Une oeuvre salutaire, et c’est celle à laquelle se voue ici Brunschvicg, est donc de redresser le « sens commun » et pour cela une première opération est de montrer que le sens commun varie, selon les lieux et selon les époques : il faut en finir avec cette idolâtrie d’un sens commun qui serait fixé une fois pour toutes (fixé par qui d’ailleurs ?) et serait valable aussi bien pour l’homme de Cromagnon que pour le romain antique ou l’homme de la rue d’une métropole occidentale contemporaine.

Il faut ensuite remarquer que le sens commun, la sagesse des « gens ordinaires », commence par être « matérialiste », c’est à dire par prendre pour « étalons de toute connaissance sur le réel » les corps physiques , naturels puis fabriqués (les ustensiles) ; autrement dit « homo faber » règne en maître, voire en despote! car d’où viendrait, à ces époques reculées dans le passé, un autre type de connaissance, basé sur l’expérience « fine » (dont le type est l’expérience scientifique actuelle, par exemple au LHC) et la théorie mathématique ? notre Maître Thalès, fondateur de la conception de l’existence tournée vers la « théorie », c’est à dire la contemplation intellectuelle, n’a pas encore paru sur la scène du monde, les yeux rivés aux étoiles, il n’est pas encore tombé par mégarde dans un trou, provoquant l’hilarité d’une jeune et jolie servante de Thrace qui passait par là, envoyée sans doute par une divinité orientale courroucée contre le « grec arrogant » (ou compatissante ?)… pour connaître la suite de ce joli conte voir le blog que j’ai consacré à cette « servante de Thrace » et à son rire cristallin et juvénile , qui déjà obsédait le vieux Platon, puis bien d’autres comme le note Hans Blumenberg dans son passionnant livre portant ce même titre : « Le rire de la servante de Thrace » :

http://sedenion.blogg.org

L’une des conclusions auxquelles je suis arrivé (et Blumenberg l’évoque dans son livre, sans prendre vraiment parti à ce sujet) est  qu’il serait simpliste de voir dans la servante de Thrace l’analogue de l’une de nos « jeunes filles » (la revue Tiqqun où officiait Julien Coupat a poussé l’humour jusqu’à faire une « théorie de la jeune fille », voir :   http://lesilencequiparle.unblog.fr/2009/02/05/premiers-materiaux-pour-une-theorie-de-la-jeune-fille-tiqqun/ , mais c’est encore autre chose, et d’ailleurs je ne partage pas l’humour de ces adeptes du messie apostat  Shabbatai Tsevi et de Jacob Frank, les illuminés de la kabbale soufiste)  modernes qui ne se « prennent pas la tête » et privilégient la vie pragmatique et immédiate sur les dures tâches de l’intellect abstrait.

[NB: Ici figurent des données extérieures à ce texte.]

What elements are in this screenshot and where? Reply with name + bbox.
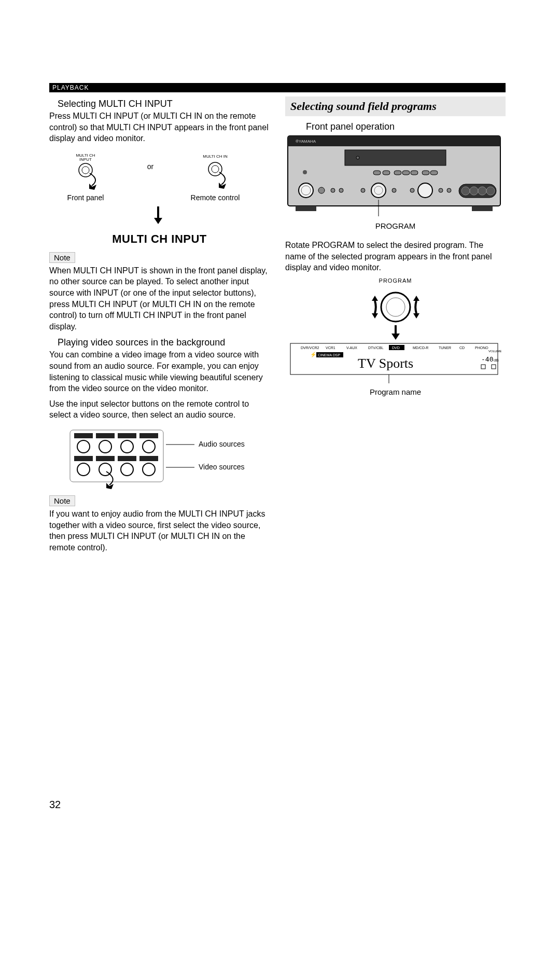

La servante de Thrace offre plutôt l’exemple de la femme orientale « primitive » qui croyait naïvement que Thalès, le premier occidental, regardant les étoiles pour fonder l’astronomie, pratiquait son « culte » particulier et adorait ses dieux, et elle riait parce que selon elle les « vrais dieux », les siens, forcément, ceux de sa tribu, ne sont pas dans le ciel mais sous la Terre! et ne peut on relier cela aux mystères chtoniens primordiaux dont je parlais dans l’article sur le film : « Picnic at hanging rock » ?

car rappelons nous que le « multiculturalisme » et la frénésie de la « différence » n’aboutit jamais, si du moins une conception supérieure et vraiment universaliste ne peut émerger, qu’au multiracisme… implicite et tacite dans le meilleur des cas, et dans le pire des cas…à la guerre de religions, comme la France en a connu , et risque hélas d’en connaître encore!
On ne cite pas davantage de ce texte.